Nach reiflicher Überlegung entscheidet sich das Paar, nach Deutschland zu gehen. Die Wahl fällt auf Regensburg, da dort Schröppels Eltern und Schwester leben. „Außerdem gefällt mir die Stadt so gut“, schwärmt er. 2014 heiratet er Miho. 2016 wagt er den Schritt in die Selbstständigkeit und wird Mitpächter im Rosarium, wo er seinen eigenen kreativen Kochstil präsentiert, da er Crossover-Gerichte aus aller Herren Länder kredenzt. „Ich möchte meine Gäste mit auf eine kulinarische Weltreise nehmen“, erzählt er. „Jeder Lehrer beziehungsweise Küchenchef, den ich hatte, hat mir verschiedene Sachen beigebracht. Anfangs muss man viele unterschiedliche Stile sehen. Daraus hat sich dann mein eigener Stil entwickelt.“
So finden sich auf seiner Karte deutsche Gerichte, aber auch Speisen aus Japan. „Die Gerichte auf den Tellern sind der Spiegel eines jeden Kochs“, erklärt er. „Die Japaner beispielsweise leben eine ganz andere Kultur. Das will ich mit meinen Gerichten zeigen.“ Auch heute empfinde er noch Demut gegenüber Produkten, auf die er früher allergisch reagiert hat. „Wenn ich Nüsse probiere, habe ich immer noch diesen ,Vorsicht!‘-Reflex“, gesteht er.
Der Geschmack und der Spaß seiner Gäste sind Schröppel wichtig
In seiner Küche liegt der Fokus auf dem Geschmack. „Das ist die Basis für mich.“ Wichtig ist ihm, dass die Gäste Spaß am Essen haben und sich Zeit nehmen. „Man muss eine Lanze brechen für unseren Beruf, weil manche Leute weder das Essen noch die Köche wertschätzen.
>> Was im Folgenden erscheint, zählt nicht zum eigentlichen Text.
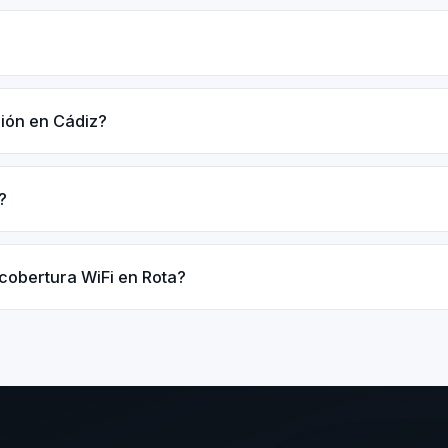
ción en Cádiz?
?
cobertura WiFi en Rota?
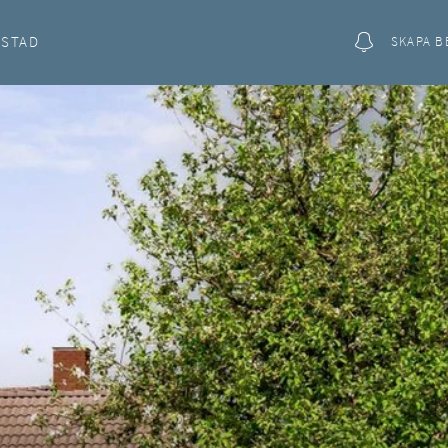
OSTAD
SKAPA B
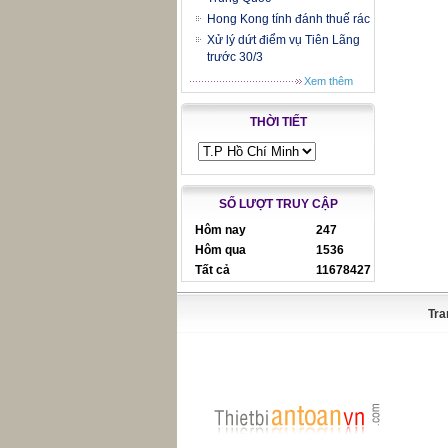
Hong Kong tính đánh thuế rác
Xử lý dứt điểm vụ Tiên Lãng
trước 30/3
Xem thêm
THỜI TIẾT
SỐ LƯỢT TRUY CẬP
Hôm nay
247
Hôm qua
1536
Tất cả
11678427
Tra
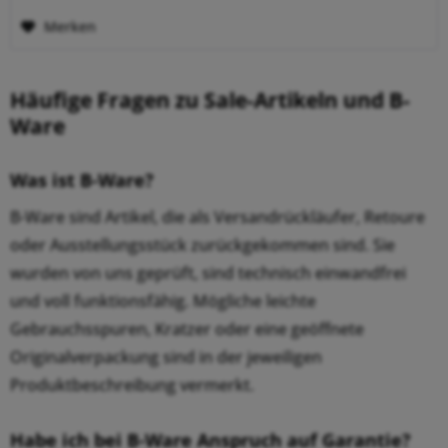
Merken
Häufige Fragen zu Sale-Artikeln und B-
Ware
Was ist B-Ware?
B-Ware sind Artikel, die als Versandrückläufer, Retoure
oder Ausstellungsstück zurückgekommen sind. Sie
wurden von uns geprüft, sind technisch einwandfrei
und voll funktionsfähig. Mögliche leichte
Gebrauchsspuren, Kratzer oder eine geöffnete
Originalverpackung sind in der jeweiligen
Produktbeschreibung vermerkt.
Habe ich bei B-Ware Anspruch auf Garantie?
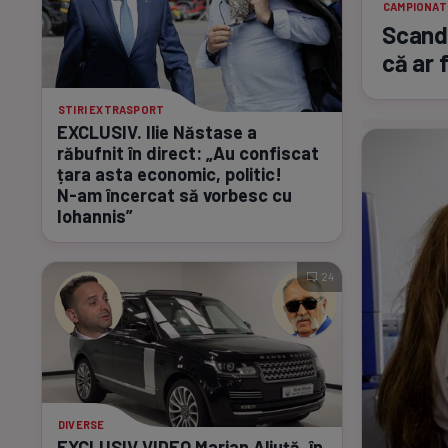
CAMPIONAT
Scanda
că ar 
STIRI EXTRASPORT
EXCLUSIV. Ilie Năstase a
răbufnit în direct: „Au confiscat
țara asta economic, politic!
N-am
încercat să vorbesc cu
Iohannis”
24
DIVERSE
EXCLUSIV VIDEO Marian Aliuță, în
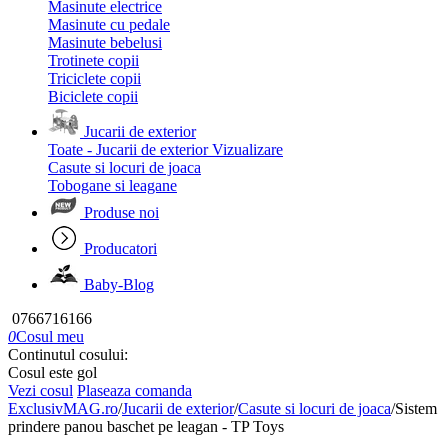
Masinute electrice
Masinute cu pedale
Masinute bebelusi
Trotinete copii
Triciclete copii
Biciclete copii
Jucarii de exterior
Toate - Jucarii de exterior
Vizualizare
Casute si locuri de joaca
Tobogane si leagane
Produse noi
Producatori
Baby-Blog
0766716166
0
Cosul meu
Continutul cosului:
Cosul este gol
Vezi cosul
Plaseaza comanda
ExclusivMAG.ro
/
Jucarii de exterior
/
Casute si locuri de joaca
/
Sistem
prindere panou baschet pe leagan - TP Toys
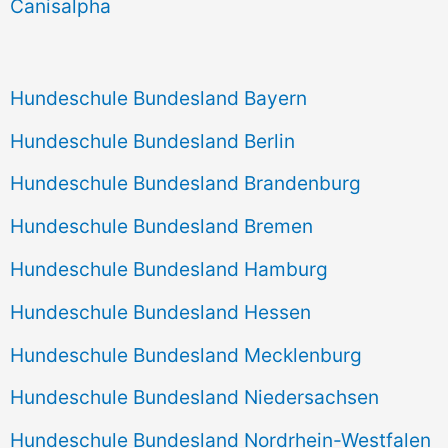
Canisalpha
:
Hundeschule Bundesland Bayern
Hundeschule Bundesland Berlin
Hundeschule Bundesland Brandenburg
Hundeschule Bundesland Bremen
Hundeschule Bundesland Hamburg
Hundeschule Bundesland Hessen
Hundeschule Bundesland Mecklenburg
Hundeschule Bundesland Niedersachsen
Hundeschule Bundesland Nordrhein-Westfalen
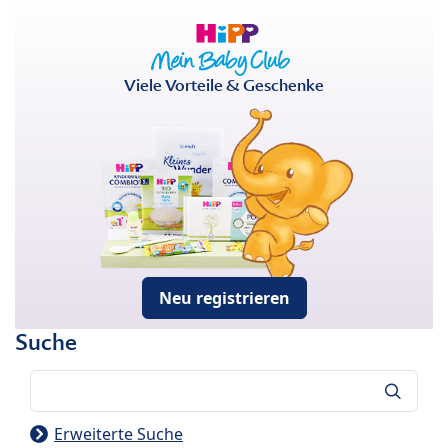
Viele Vorteile & Geschenke
Neu registrieren
Suche
Suche
Erweiterte Suche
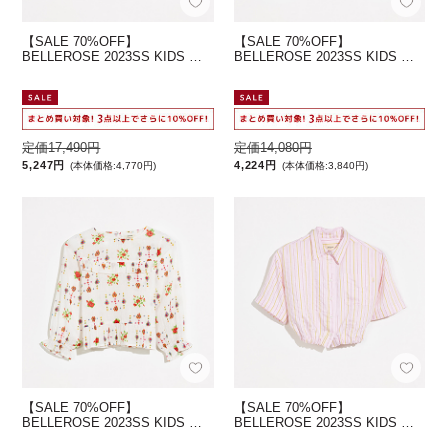
【SALE 70%OFF】
【SALE 70%OFF】
BELLEROSE 2023SS KIDS …
BELLEROSE 2023SS KIDS …
定価17,490円
定価14,080円
5,247円
4,224円
(本体価格:4,770円)
(本体価格:3,840円)
【SALE 70%OFF】
【SALE 70%OFF】
BELLEROSE 2023SS KIDS …
BELLEROSE 2023SS KIDS …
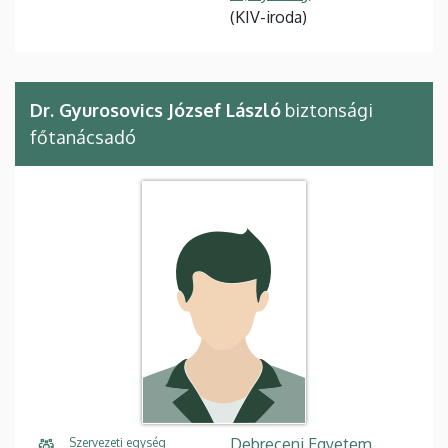
(KIV-iroda)
Dr. Gyurosovics József László
biztonsági
főtanácsadó
Debreceni Egyetem,
Szervezeti egység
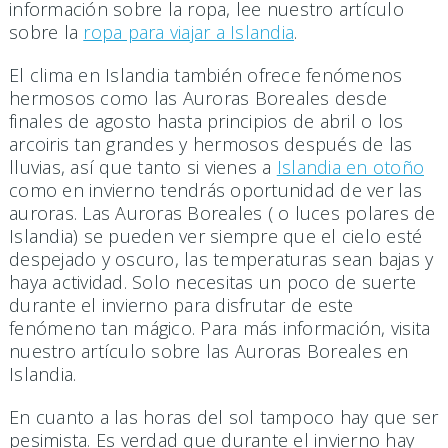
información sobre la ropa, lee nuestro artículo
sobre la
ropa para viajar a Islandia
.
El clima en Islandia también ofrece fenómenos
hermosos como las Auroras Boreales desde
finales de agosto hasta principios de abril o los
arcoiris tan grandes y hermosos después de las
lluvias, así que tanto si vienes a
Islandia en otoño
como en invierno tendrás oportunidad de ver las
auroras. Las Auroras Boreales ( o luces polares de
Islandia) se pueden ver siempre que el cielo esté
despejado y oscuro, las temperaturas sean bajas y
haya actividad. Solo necesitas un poco de suerte
durante el invierno para disfrutar de este
fenómeno tan mágico. Para más información, visita
nuestro artículo sobre las Auroras Boreales en
Islandia.
En cuanto a las horas del sol tampoco hay que ser
pesimista. Es verdad que durante el invierno hay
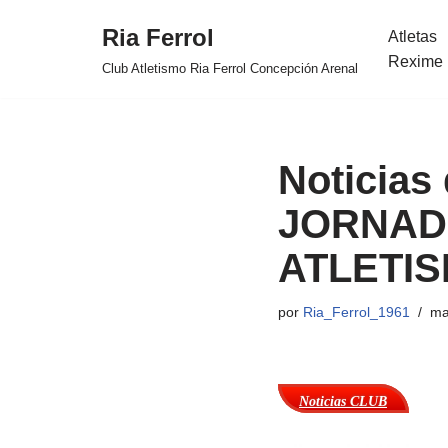
Ria Ferrol
Atletas
Saltar
Rexime 
Club Atletismo Ria Ferrol Concepción Arenal
al
contenido
Noticias 
JORNADA
ATLETI
por
Ria_Ferrol_1961
ma
Noticias CLUB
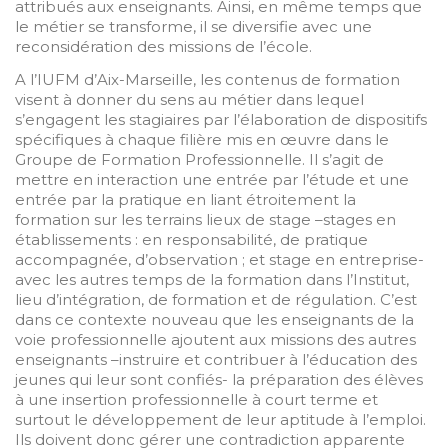
attribués aux enseignants. Ainsi, en même temps que
le métier se transforme, il se diversifie avec une
reconsidération des missions de l’école.
A l’IUFM d’Aix-Marseille, les contenus de formation
visent à donner du sens au métier dans lequel
s’engagent les stagiaires par l’élaboration de dispositifs
spécifiques à chaque filière mis en œuvre dans le
Groupe de Formation Professionnelle. Il s’agit de
mettre en interaction une entrée par l’étude et une
entrée par la pratique en liant étroitement la
formation sur les terrains lieux de stage –stages en
établissements : en responsabilité, de pratique
accompagnée, d’observation ; et stage en entreprise-
avec les autres temps de la formation dans l’Institut,
lieu d’intégration, de formation et de régulation. C’est
dans ce contexte nouveau que les enseignants de la
voie professionnelle ajoutent aux missions des autres
enseignants –instruire et contribuer à l’éducation des
jeunes qui leur sont confiés- la préparation des élèves
à une insertion professionnelle à court terme et
surtout le développement de leur aptitude à l’emploi.
Ils doivent donc gérer une contradiction apparente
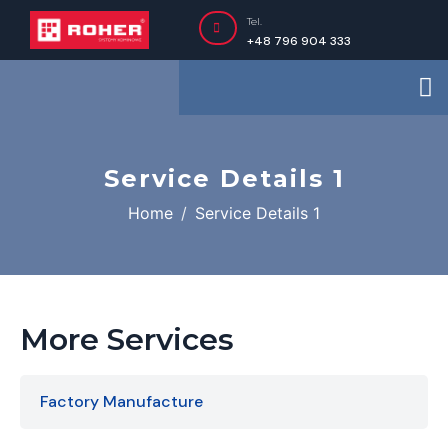
Tel.
+48 796 904 333
Service Details 1
Home
Service Details 1
More Services
Factory Manufacture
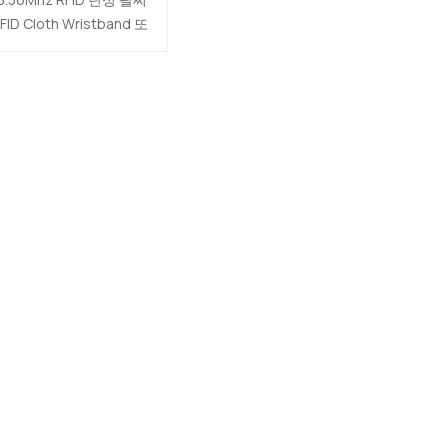
3.56Mhz RFID 탄력 있
FID Cloth Wristband 또
는 소맷동
 RFID Nylon Wristbabd
고도 하는 이 제품은 폴리
에스터로 만들어졌으며
FID 칩이 내장되어 있습니
다. 착용하는 것이 매우 편
리합니다.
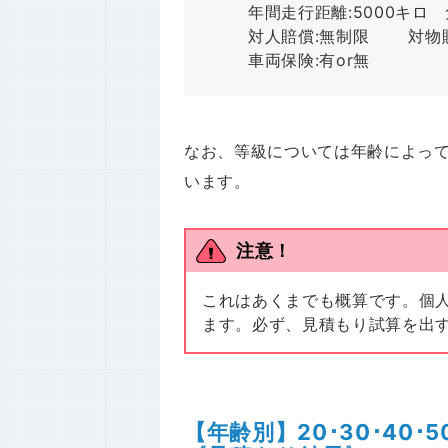
年間走行距離:5000キロ
対人賠償:無制限 対物賠
車両保険:有or無
なお、等級については年齢によっ
います。
注意！
これはあくまでも概算です。個
ます。必ず、見積もり試算を出
【年齢別】20･30･40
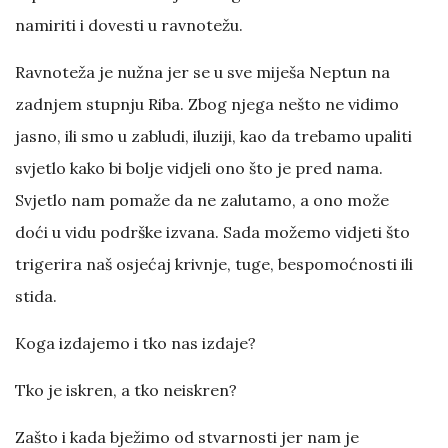
namiriti i dovesti u ravnotežu.
Ravnoteža je nužna jer se u sve miješa Neptun na
zadnjem stupnju Riba. Zbog njega nešto ne vidimo
jasno, ili smo u zabludi, iluziji, kao da trebamo upaliti
svjetlo kako bi bolje vidjeli ono što je pred nama.
Svjetlo nam pomaže da ne zalutamo, a ono može
doći u vidu podrške izvana. Sada možemo vidjeti što
trigerira naš osjećaj krivnje, tuge, bespomoćnosti ili
stida.
Koga izdajemo i tko nas izdaje?
Tko je iskren, a tko neiskren?
Zašto i kada bježimo od stvarnosti jer nam je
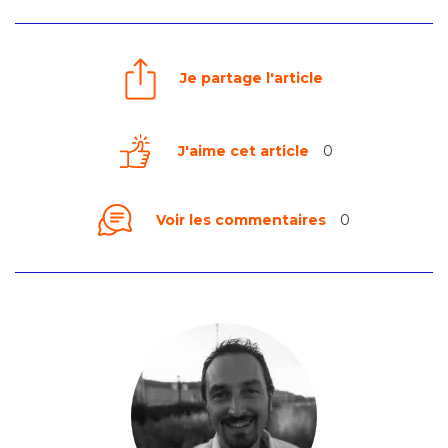
Je partage l'article
J'aime cet article
0
Voir les commentaires
0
Man darf nicht vergessen: Wir schenken den Menschen Zeit. Ein Gericht, das wir zubereiten, bedarf seiner Zeit – und vieler Entbehrungen von unserer Seite, da der Job zeitintensiv ist. Die Zeit, die wir in der Küche verbringen, schenken wir den Gästen.“ Gerade in unserer schnelllebigen Welt und mit unserer Geiz-ist-geil-Mentalität sei die Zeit ein großes Geschenk.
Schröppel selbst hat heuer ein großes Geschenk erhalten: seine Tochter Sayo. „Wenn sie mich anlächelt, ist das wunderbar.“ Seine Frau Miho und er planen weiteren Nachwuchs, denn die Familie sei sein Ausgleich zum Job. Wenn er Zeit hat, joggt der Koch gerne, meditiert oder macht Yoga. Beeindruckend ist seine Zufriedenheit: „Ich könnte morgen tot umfallen, dann würde ich glücklich sterben“, sagt er. „Denn alles, was ich erreichen wollte, habe ich erreicht. Alles, was jetzt kommt, ist ein Bonus.“ Seine Ausgeglichenheit spiegelt sich auch in seiner Küche wider: „Bei uns muss die Chemie stimmen, dann kochen wir hervorragend.“ Beruflich ist er optimistisch: „Vielleicht habe ich mal ein weiteres Standbein. Im Rosarium bin ich noch lange nicht am Ende“, verrät er.